9.1 If the service provider should be liable, this liability is limited to what is regulated in this provision.

9.2 The service provider is not liable for damage, of whatever nature, caused by the fact that the service provider has assumed incorrect and / or incomplete provided by or on behalf of  the client data. 

9.3 If the service provider should be liable for any damage, the liability of the service provider is  limited to a maximum of  twice the invoice value of the order, at least to that part of the order to which the liability relates.

9.4 The liability of the service provider is in each case always limited to the amount of  the payment of his / her insurer where applicable.

9.5 The service provider is only liable for direct damage. When items are adjusted by an extern tailor, it is at the clients risk.

9.6 Direct damage is only understood to mean the reasonable cost and to determine the cause and extent of the damage, insofar as the  determination relates to damage within the meaning of these conditions, any reasonable costs incurred to ensure that the defective performance of the service provider complies with  the agreement, insofar as these to the service provider  and  reasonable costs incurred to prevent or limit damage,  insofar as the client demonstrates that these costs have led to limitation of direct damage as referred to in these general terms and conditions.

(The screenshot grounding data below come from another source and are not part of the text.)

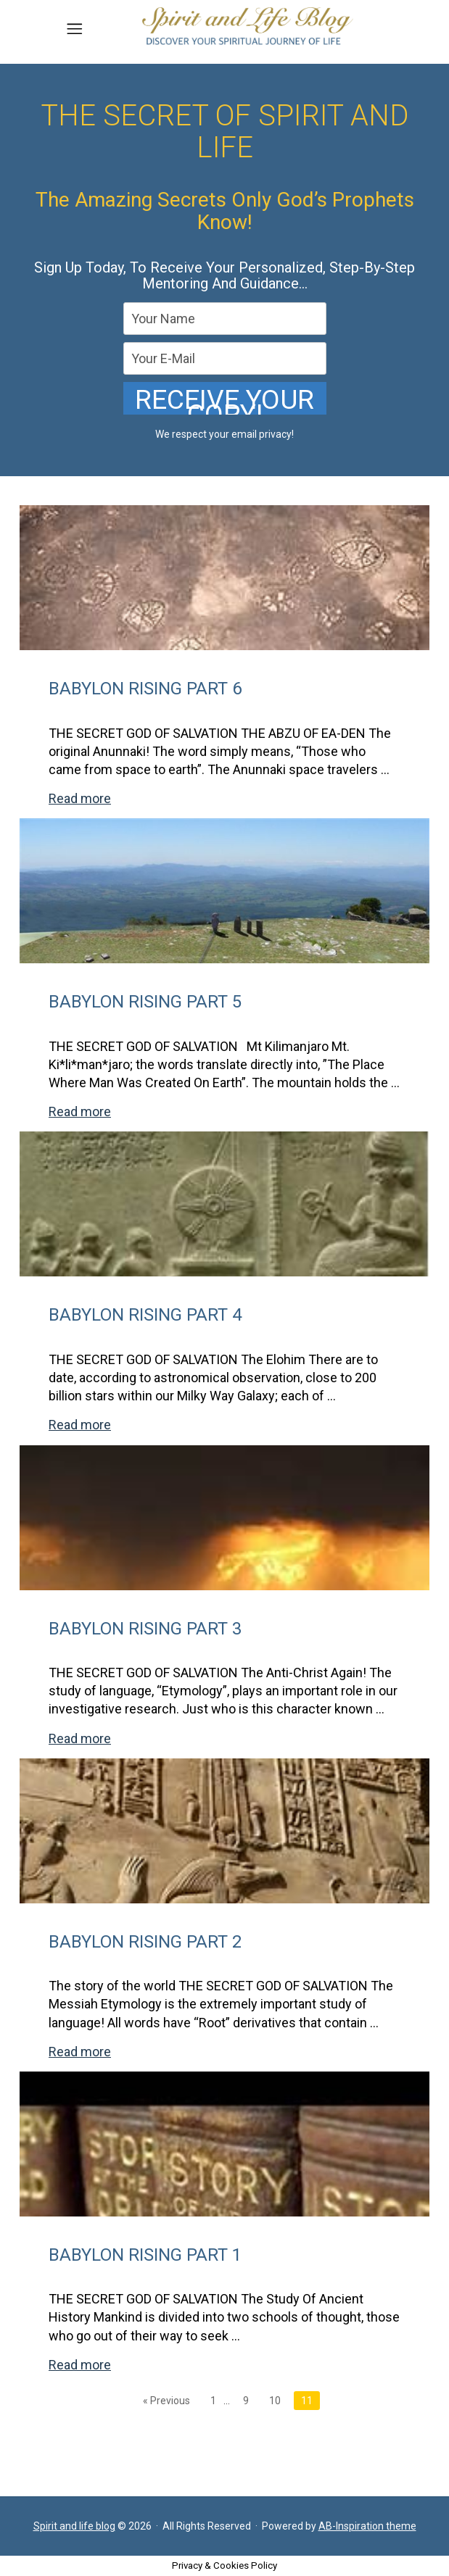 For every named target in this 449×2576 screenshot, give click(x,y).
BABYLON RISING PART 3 (145, 1629)
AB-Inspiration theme (367, 2526)
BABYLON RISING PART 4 (145, 1315)
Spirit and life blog (74, 2526)
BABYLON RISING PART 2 (145, 1942)
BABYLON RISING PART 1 (145, 2255)
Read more (80, 798)
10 (275, 2400)
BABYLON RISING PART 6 (145, 688)
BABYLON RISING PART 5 (145, 1002)
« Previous (166, 2400) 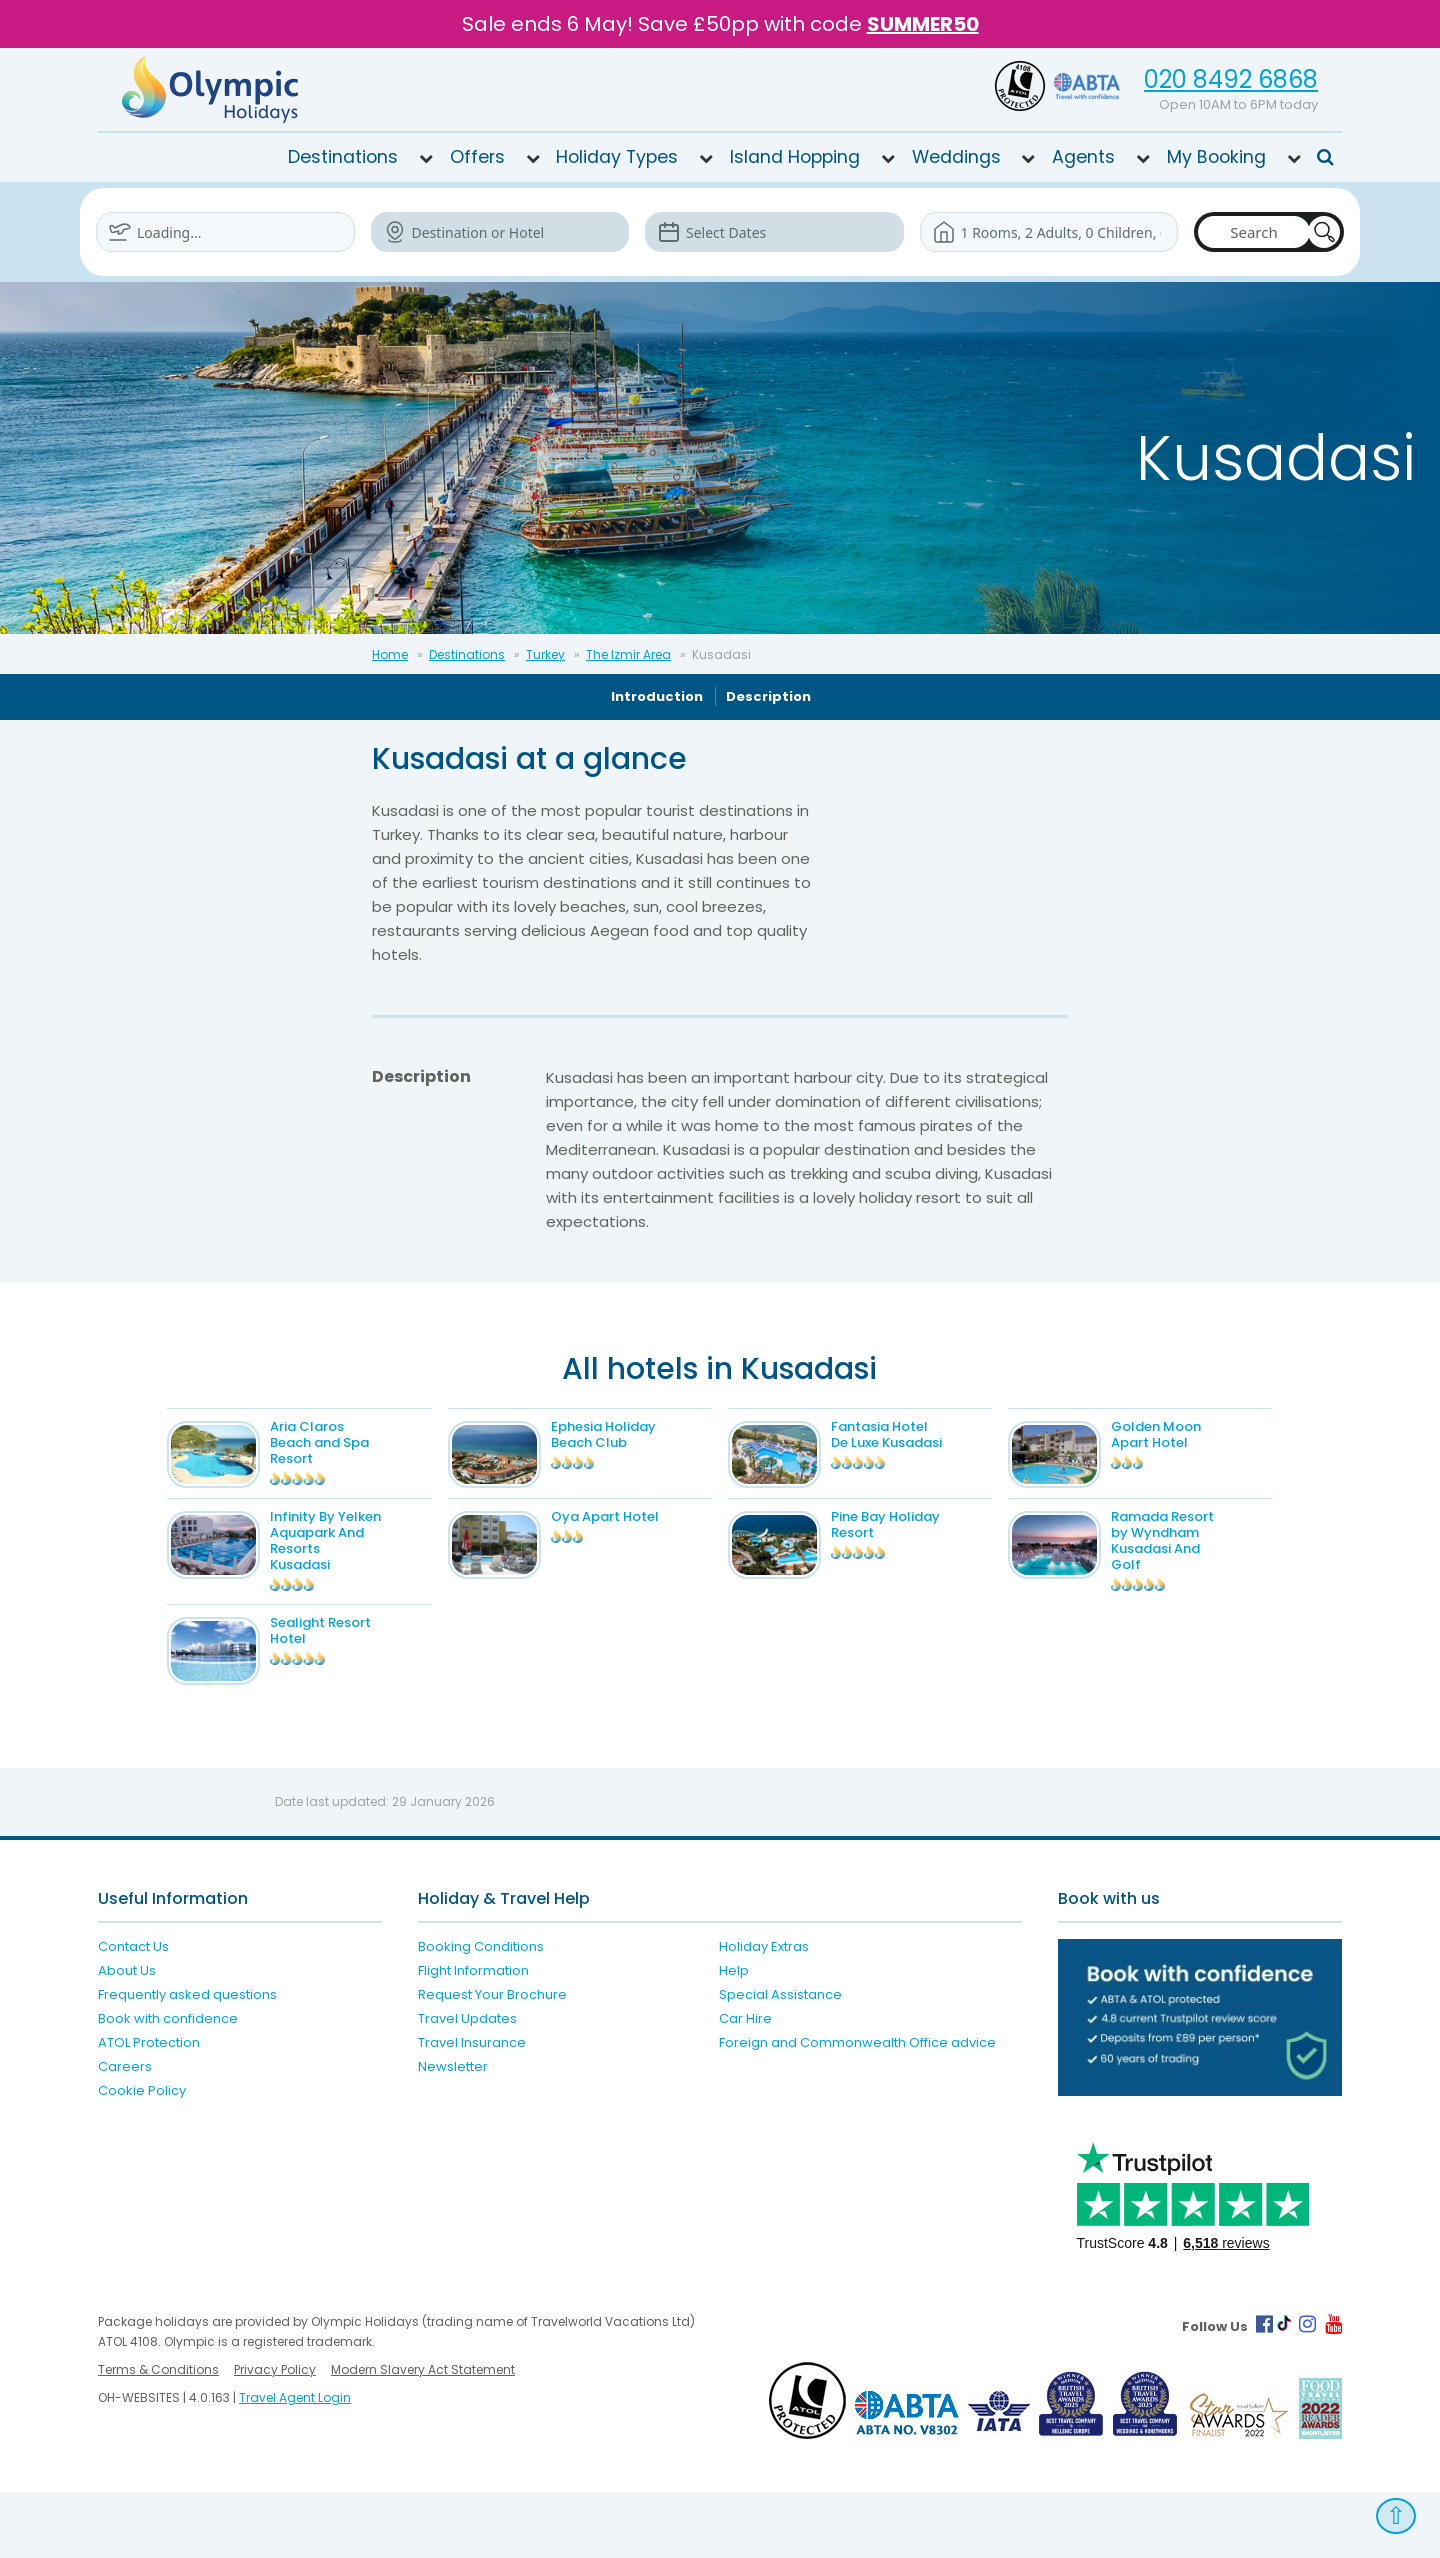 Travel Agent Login (295, 2463)
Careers (125, 2132)
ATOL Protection (149, 2108)
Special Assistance (780, 2060)
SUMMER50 (923, 24)
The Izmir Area (628, 653)
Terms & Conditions (158, 2435)
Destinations (343, 156)
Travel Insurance (472, 2108)
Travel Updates (467, 2084)
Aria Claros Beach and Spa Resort (359, 1441)
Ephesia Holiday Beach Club (642, 1433)
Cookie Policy (142, 2156)
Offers (477, 156)
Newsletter (453, 2132)
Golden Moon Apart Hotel (1195, 1433)
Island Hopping (795, 156)
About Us (127, 2036)
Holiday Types (617, 156)
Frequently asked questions (187, 2060)
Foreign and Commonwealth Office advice (857, 2108)
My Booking (1216, 156)
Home (390, 653)
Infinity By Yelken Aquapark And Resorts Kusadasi (365, 1566)
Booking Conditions (481, 2012)
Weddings (956, 156)
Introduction (657, 695)
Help (734, 2036)
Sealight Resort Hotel (360, 1668)
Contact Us (133, 2012)
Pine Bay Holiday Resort (924, 1550)
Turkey (545, 653)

The service provider is never liable for indirect damage,  including consequential damage, loss of profit, missed savings and damage due to business stagnation.

9.7 The limitations of liability included in this article do not apply in the event of  intent or gross negligence on the part of the service provider himself or his managerial subordinates.


10.1 The client indemnifies the service provider against any claims of third parties, who  suffer damage in connection with the execution of the agreement and  the cause of which to other than  the service provider is  attributable.  If the service provider should be held liable by third parties for  this reason, the client is  obliged to assist the service provider both outside  and  in court and without delay to do all  that may be expected of him in that case. If the client fails to take adequate measures, the service provider is entitled, without notice of default, to  do so himself. All costs and damage on the part of the service provider and third parties arising as a result, are entirely at the  expense and risk of the client.


11.1 The service provider reserves  the rights and powers that  belong to him/her on the basis of the Copyright Act and other intellectual laws and regulations. The service provider has  the right to use the knowledge  acquired by the performance of an agreement on his side for other purposes, provided that no  such information is hereby strictly confidential information of the client is brought to the knowledge of third parties.


12.1 Insofar as these general terms and conditions do not  provide otherwise, rights of action and other powers of the client for whatever reason against the service provider in  connection with the performance of work by the service provider in any case after one year after the moment at which the  client became aware or could reasonably have been aware of its existence  of these rights and powers.


13.1  All legal relationships to which the service provider is  a party are exclusively governed by Dutch law, even if an obligation is fully or partially performed  abroad or if the  party to the legal relationship is domiciled there.

13.2 The court of the district of the  place of business of the service provider has  exclusive jurisdiction to hear disputes, unless the law prescribes otherwise. Nevertheless, the service provider has the right to submit the dispute to the competent court according to the law.


14.1 These terms and conditions can be found or read on or are sent free of charge on explicit request. The version as it applied at the time of the  establishment of the legal relationship with the service provider always applies.

14.2  The English text of the general terms and conditions is always decisive for the interpretation thereof.